Forward-fix issuerig-docs#265 (already closed)
Cited “failing run”25933361209 on commit c633016 (the merge commit of PR #264)
Actual run conclusioncancelled (per issue body: Conclusion: cancelled)
State of main at escalationGreennpm ci && AUTO_DERIVE=off npm run brain:check && npm run build && node scripts/check-whitepaper-routes.mjs all pass on c633016
Forward fix neededNone — PR #264 already corrected the github_issue URL regression from PR #263
Doc fixThis postmortem; close rig-docs#267 as not-a-bug
Systemic fixmain-guard must filter conclusion in {failure, timed_out, startup_failure} and ignore {success, cancelled, neutral, skipped, action_required}
  1. PR #263 merged with github_issue: "dashecorp/rig-docs#262" — a bare reference, not a URL. The Zod schema in src/content.config.ts enforces z.string().url(), so the post-merge Build and deploy workflow on main failed.
  2. main-guard filed rig-docs#265 (the forward-fix issue).
  3. PR #264 opened by dev-e-bot — single-line fix replacing the bare reference with https://github.com/dashecorp/rig-docs/issues/262. Merged at 2026-05-09T05:55:35Z.
  4. The Build and deploy run on PR #264’s merge commit (c633016) was cancelled by concurrency.cancel-in-progress: true in deploy.yml. The next push (or scheduled hourly run) immediately superseded it. The replacement run was green; the site deployed.
  5. main-guard sampled the cancelled run, classified it as “still red,” waited for the 30-minute SLA, and filed rig-docs#267 — even though rig-docs#265 was already closed and main was green.
Terminal window
git fetch origin main
git checkout c6330160fab857526238c5e52a0bd4a45d5c570e
npm ci
AUTO_DERIVE=off npm run brain:check
npm run build
node scripts/check-whitepaper-routes.mjs

All four commands exit 0.

ConclusionMeaningShould escalate?
successJob passedNo
failureJob failedYes
timed_outJob exceeded timeoutYes
startup_failureRunner / setup failedYes
cancelledOperator-cancelled or cancel-in-progress supersededNo — almost always replaced by a newer run
neutral, skipped, action_requiredInformationalNo

Treating cancelled as red guarantees a false positive every time a cancel-in-progress concurrency group fires — which is the default pattern for Build and deploy-style workflows. main-guard’s sampling must look at the latest run for the SHA, not any historical run, and must filter on conclusion in {failure, timed_out, startup_failure}.

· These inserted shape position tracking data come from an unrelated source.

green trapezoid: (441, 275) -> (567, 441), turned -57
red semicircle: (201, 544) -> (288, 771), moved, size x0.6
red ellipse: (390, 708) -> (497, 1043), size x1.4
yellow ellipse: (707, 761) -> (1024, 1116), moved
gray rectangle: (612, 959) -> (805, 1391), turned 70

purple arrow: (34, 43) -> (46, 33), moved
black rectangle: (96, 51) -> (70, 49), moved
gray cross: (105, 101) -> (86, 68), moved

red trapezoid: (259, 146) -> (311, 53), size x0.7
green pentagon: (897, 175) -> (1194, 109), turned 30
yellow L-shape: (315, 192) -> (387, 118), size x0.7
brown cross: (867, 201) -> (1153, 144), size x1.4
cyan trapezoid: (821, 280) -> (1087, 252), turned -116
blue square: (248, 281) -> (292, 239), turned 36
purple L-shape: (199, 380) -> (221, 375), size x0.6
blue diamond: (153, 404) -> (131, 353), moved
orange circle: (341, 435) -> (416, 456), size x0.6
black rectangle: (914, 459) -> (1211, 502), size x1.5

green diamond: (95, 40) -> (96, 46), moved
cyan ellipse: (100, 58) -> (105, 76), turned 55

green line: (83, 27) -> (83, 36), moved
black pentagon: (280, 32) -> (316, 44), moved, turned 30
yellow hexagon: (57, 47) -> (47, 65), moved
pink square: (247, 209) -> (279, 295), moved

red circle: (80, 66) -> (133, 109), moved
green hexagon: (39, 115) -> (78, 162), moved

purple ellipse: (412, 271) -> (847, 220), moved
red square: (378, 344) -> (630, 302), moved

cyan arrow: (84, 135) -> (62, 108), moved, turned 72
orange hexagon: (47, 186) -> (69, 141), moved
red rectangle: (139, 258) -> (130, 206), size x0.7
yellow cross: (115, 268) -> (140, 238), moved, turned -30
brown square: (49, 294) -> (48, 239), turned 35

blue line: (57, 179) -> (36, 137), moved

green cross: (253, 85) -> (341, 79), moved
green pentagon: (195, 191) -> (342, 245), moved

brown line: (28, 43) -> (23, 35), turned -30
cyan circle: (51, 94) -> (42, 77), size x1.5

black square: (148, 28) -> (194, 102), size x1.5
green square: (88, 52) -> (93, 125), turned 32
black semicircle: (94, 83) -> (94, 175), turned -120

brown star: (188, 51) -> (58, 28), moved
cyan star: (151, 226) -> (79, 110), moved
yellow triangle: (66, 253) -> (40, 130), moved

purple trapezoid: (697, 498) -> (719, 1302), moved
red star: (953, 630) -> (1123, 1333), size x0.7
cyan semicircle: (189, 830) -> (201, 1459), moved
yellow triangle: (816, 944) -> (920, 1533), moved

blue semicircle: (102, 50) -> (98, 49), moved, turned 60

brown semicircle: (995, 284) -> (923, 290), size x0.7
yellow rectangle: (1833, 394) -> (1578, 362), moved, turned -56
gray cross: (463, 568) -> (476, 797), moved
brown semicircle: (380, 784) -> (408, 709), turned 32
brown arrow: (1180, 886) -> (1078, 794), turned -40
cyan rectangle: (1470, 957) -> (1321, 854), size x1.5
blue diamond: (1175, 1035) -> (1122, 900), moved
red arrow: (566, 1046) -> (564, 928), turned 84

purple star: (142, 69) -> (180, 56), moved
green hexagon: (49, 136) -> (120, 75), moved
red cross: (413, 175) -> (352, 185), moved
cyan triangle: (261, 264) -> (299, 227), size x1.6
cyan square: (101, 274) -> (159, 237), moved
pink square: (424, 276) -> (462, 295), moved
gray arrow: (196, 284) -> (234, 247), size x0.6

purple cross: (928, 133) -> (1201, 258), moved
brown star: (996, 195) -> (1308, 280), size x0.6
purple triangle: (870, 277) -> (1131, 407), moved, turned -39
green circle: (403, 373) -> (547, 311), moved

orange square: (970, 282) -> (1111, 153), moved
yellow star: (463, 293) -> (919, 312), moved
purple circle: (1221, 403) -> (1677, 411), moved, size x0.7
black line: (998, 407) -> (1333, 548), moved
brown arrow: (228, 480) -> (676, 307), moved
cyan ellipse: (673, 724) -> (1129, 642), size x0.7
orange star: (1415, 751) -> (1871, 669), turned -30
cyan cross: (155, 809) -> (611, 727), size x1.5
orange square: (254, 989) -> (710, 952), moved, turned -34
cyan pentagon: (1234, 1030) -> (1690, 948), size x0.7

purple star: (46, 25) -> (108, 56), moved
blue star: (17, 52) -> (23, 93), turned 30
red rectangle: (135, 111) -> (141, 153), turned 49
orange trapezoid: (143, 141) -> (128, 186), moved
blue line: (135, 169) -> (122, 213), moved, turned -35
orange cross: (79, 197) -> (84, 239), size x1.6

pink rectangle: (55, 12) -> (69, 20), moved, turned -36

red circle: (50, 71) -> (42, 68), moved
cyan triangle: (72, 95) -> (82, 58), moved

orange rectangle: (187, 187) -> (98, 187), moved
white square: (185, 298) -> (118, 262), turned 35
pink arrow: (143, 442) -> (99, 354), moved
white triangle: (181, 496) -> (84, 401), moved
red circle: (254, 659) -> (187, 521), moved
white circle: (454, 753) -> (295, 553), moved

Track in dashecorp/rig-conductor (Phase 1 main-guard implementation):

  1. Resolve the latest workflow_run for the head SHA of main, not the first failure encountered.
  2. Map conclusions:
    • Escalate only on failure | timed_out | startup_failure.
    • Treat cancelled | success | neutral | skipped | action_required as not-red.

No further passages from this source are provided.